China has taken Lithuania hostage
Beijing has gained a reputation for blocking imports from countries it wants to punish. Australian wine became a target last year. Now China is bouncing off China, which recently allowed Taiwan to open a representative office in Vilnius. But here’s a new turn: China is stopping not only Lithuanian imports, but also all imports, which also contain Lithuanian parts. The impact is spreading across Europe.
2020 Lithuania exported goods worth 350 million to China. Lithuania has long imported much more from China than vice versa; about four times more than last year. Thus, the Lithuanian government may have calculated that the country’s economy would withstand any response that China would make to a gesture to Taiwan.
However, Lithuanians probably did not foresee the Chinese attack on global supply chains. “We now know many cases when imports from Lithuania and the EU are blocked in Chinese ports, and they are increasing every day,” EU Trade Commissioner Valdis Dombrovskis told the German newspaper Die Welt before Christmas. “Apparently, Chinese customs do not process goods from other EU member states if they contain parts made in Lithuania.
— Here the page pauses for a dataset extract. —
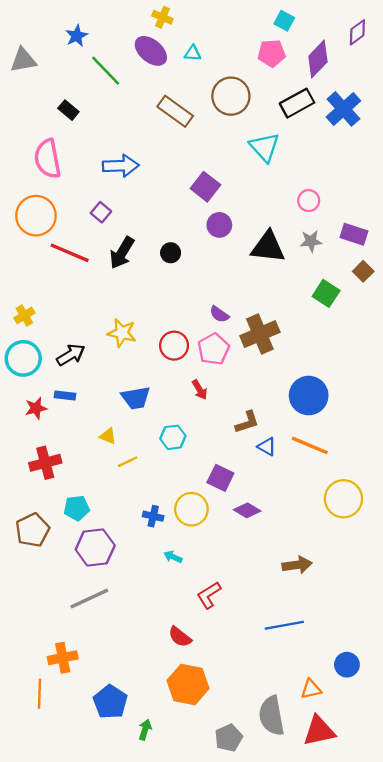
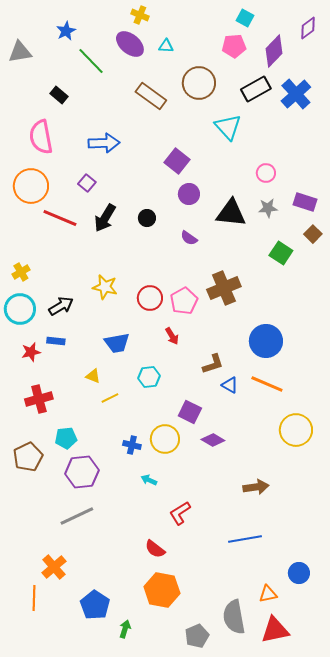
purple semicircle: (219, 314) -> (189, 238), moved
orange cross: (63, 658) -> (54, 567), turned -30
Zhao Lijian, a spokesman for China’s foreign ministry, denied that Beijing was blocking imports of Lithuanian components, but goods were still stalled or significantly delayed and volumes were growing rapidly. German carmakers have said their cargo is sinking in Chinese ports.
China suspended imports of salmon from Norway after a Chinese dissident was awarded the Nobel Peace Prize, and imports of Australian wine after Canberra called for an investigation into the origins of Covid-19 were serious but only hurt those countries. Targeting global supply chains to punish the country is a very powerful weapon. China, a powerful player in the world economy, can use it in a way that the Soviet Union never could.
This punishment “puts pressure on multinational companies. Now we are trying to force the Lithuanian government to rename the Taiwan office, ”said Vidmantas Janulevičius, the president of the Lithuanian Association of Industrialists and the chairman of the solar cell manufacturer BOD Group. The German-Baltic Chamber of Commerce has warned Vilnius that German subsidiaries are in danger.
Mr Dombrovskis says that if the port’s suspensions do not end, the EU will turn to the World Trade Organization. However, judging by previous WTO complaints against China, this will not achieve much. Beijing will still be able to hurt economies and businesses around the world.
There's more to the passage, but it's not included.